What Need or Opportunity are we seeking to meet?
We convene our target audience, curate a team of seasoned practitioners, and create strategic environments for culture shapers and influencers to develop new patterns for living in a fragmented world where people’s lives are splintering apart. We are on the frontier of helping people find that authentic Narrative that has been given to them since the beginning of time and helping them live that out.
There are 3 common denominators of influencers and culture shapers we serve;
- Internal Noise: Anger, Fear & Pain
- Loneliness & Isolation: Alone in a crowded world while feeling abandoned by God; Broken
- Identity: Shame of living in the false self. Spiritual transformation is a slow and deliberate process, and people often resist the very thing they crave. There is a cultural addiction to the need to be needed and our target audience is increasingly being convinced of the value of slowing down to catch up. People are living disconnected from their true identity.
What are our long-term goals and what lasting impact do we hope to see?
We will continue to increase the quality of our care. This will be accomplished through the deepening of retreat or workshop attendee responses. Specifically we will accomplish these outcomes in three ways;
(1) offering spiritual mentoring for those who are desiring and discerned to be ready
(2) Developing and delivering soul care resources (i.e. journals, books, audio, exercises, referral base, formal soul care intensives)
(3) carrying the soul care message to underdeveloped Christian communities.
Our theory is that we can shift culture through our continued concentrated focus on high capacity influencers and culture shapers in ministry and the marketplace. This is because they serve in key leveraging positions in the community.
What are our near-term objectives and how will we measure them?

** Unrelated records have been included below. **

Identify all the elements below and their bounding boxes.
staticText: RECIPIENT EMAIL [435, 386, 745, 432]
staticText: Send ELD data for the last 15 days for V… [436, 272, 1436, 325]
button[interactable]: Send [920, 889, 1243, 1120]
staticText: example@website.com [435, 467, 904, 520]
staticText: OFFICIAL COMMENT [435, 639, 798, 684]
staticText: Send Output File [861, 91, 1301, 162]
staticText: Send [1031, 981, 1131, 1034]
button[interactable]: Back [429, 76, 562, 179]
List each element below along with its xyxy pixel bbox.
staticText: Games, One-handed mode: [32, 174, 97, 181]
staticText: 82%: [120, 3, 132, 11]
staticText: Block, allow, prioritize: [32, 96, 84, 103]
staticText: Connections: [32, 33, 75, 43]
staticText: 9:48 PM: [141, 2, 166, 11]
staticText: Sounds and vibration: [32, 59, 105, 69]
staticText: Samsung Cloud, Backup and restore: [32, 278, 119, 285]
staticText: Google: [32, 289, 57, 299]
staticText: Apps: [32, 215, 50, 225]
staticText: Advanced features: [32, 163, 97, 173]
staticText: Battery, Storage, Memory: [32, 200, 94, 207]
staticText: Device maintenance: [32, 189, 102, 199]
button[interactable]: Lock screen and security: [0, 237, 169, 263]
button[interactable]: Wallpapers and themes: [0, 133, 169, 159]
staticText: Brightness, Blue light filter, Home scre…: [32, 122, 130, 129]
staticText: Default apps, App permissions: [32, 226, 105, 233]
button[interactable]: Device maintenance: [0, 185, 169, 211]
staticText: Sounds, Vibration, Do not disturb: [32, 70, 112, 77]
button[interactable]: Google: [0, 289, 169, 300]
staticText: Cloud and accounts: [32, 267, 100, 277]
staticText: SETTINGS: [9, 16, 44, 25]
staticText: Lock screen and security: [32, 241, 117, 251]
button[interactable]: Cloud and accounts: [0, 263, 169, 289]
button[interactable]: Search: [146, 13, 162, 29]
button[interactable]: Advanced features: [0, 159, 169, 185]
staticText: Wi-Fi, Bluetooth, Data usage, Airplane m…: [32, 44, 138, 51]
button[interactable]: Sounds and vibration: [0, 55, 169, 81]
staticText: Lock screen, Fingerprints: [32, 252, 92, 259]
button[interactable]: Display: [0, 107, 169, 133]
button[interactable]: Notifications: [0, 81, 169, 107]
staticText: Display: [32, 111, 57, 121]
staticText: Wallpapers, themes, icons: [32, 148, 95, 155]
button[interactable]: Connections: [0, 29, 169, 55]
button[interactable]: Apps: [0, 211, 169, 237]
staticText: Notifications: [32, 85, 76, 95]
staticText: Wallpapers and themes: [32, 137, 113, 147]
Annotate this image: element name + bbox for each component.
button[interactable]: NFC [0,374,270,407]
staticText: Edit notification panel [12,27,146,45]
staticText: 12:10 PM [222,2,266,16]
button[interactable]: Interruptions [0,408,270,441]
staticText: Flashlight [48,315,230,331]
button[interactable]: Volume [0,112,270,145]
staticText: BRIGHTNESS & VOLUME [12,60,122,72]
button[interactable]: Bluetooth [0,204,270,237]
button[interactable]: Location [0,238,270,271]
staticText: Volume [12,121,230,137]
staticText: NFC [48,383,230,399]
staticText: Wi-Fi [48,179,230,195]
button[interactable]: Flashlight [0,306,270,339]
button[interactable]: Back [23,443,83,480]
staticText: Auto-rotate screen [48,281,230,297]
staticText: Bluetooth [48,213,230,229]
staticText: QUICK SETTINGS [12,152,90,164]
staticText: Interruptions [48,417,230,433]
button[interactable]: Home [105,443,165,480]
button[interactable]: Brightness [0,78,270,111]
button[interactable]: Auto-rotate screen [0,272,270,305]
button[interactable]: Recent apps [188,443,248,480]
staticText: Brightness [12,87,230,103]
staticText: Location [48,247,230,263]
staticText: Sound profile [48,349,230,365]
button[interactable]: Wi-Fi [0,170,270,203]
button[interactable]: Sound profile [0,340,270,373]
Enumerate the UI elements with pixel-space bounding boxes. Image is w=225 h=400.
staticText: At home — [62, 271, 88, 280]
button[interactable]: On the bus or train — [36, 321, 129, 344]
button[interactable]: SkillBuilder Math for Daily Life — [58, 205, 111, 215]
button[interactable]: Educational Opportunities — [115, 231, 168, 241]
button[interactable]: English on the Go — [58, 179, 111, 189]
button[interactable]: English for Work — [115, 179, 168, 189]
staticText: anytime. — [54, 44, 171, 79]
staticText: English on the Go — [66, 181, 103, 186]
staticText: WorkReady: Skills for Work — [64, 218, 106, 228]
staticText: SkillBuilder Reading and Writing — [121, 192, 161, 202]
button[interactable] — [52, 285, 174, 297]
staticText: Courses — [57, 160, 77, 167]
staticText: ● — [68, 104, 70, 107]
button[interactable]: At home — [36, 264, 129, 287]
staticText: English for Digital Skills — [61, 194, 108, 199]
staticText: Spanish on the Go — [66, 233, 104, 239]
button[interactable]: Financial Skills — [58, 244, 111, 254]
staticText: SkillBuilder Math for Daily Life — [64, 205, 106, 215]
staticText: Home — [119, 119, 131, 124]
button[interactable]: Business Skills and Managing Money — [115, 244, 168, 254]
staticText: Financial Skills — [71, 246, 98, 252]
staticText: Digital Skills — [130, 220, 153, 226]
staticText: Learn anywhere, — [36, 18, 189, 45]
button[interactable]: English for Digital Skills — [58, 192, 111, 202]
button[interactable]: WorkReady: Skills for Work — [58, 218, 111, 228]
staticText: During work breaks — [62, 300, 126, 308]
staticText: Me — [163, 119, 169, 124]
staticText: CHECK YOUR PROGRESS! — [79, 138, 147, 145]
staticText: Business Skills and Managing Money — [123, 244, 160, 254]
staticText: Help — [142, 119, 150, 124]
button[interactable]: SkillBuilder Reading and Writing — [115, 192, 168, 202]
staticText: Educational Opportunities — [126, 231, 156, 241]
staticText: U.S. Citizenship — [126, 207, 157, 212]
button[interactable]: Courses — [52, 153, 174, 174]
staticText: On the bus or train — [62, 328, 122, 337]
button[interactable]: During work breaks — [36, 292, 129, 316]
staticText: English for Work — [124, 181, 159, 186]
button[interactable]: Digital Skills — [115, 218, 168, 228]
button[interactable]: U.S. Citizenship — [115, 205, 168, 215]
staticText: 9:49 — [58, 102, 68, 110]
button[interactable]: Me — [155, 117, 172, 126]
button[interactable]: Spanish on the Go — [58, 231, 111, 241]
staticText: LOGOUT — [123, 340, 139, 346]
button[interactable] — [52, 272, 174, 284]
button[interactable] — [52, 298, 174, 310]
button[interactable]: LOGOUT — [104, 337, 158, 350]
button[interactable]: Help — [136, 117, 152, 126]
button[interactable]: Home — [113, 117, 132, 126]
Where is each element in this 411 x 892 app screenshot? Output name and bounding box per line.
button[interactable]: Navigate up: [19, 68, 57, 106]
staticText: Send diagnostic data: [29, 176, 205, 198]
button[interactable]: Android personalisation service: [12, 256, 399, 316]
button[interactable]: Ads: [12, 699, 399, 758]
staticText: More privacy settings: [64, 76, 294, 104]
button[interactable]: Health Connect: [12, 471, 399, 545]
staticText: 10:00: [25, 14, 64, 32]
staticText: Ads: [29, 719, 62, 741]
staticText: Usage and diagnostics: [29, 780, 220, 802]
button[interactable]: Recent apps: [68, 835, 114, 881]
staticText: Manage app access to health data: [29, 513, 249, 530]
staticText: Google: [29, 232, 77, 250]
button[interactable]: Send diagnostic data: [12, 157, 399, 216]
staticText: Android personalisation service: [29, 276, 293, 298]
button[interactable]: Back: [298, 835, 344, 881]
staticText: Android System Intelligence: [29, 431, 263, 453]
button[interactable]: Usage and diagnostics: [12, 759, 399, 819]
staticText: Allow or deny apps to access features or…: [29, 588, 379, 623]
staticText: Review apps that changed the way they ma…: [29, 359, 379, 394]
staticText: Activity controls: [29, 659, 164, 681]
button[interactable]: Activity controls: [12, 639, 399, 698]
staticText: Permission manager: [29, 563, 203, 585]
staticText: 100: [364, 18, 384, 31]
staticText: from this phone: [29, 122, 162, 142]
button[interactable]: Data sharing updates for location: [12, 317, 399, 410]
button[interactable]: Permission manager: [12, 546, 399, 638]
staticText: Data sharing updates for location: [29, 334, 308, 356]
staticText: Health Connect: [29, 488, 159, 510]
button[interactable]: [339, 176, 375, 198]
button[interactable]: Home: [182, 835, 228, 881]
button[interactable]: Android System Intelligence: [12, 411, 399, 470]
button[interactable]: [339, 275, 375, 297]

Transformation is ultimately our goal, but we are aware that such an outcome does not take place because of our ability to provide wonderful retreats or workshops. Transformation is also a journey, one that often takes us in every direction both downward and upwards. Our growth in Christ is not a linear process, thus we feel our responsibility is to expose the retreat or workshop participants to an intentional created space for rest and communion with God. Gerald May, an author and psychologist states, “…spiritual growth… cannot be packaged, programmed or taught. Although some new facts and representations may help us along the way, the essential process is one of transformation, not education. It is, if anything, an unlearning process in which our old ways are cleansed, liberated, and redeemed.” Out of this responsibility, we desire that our projected outcomes lead culture shapers and influencers to:
1) Integration- Our desire is to see influencers and culture shapers integrate both an inner and outer journey. The inner journey consists of a state of “being.” It means we come to a place where we discover the magnitude of God’s love for us despite what we do. What we do refers to the outer journey, but an inner journey gives us our identity. We are dearly loved children of God and until we are able to embrace this truth our outer journey means nothing. The knowledge of God requires an outer journey of coming to know Christ through the externals. These externals include, reading scripture, participating in worship, studying the Bible, serving others, and many other external behaviors. The knowledge of self requires an inward journey where issues of the heart can be explored.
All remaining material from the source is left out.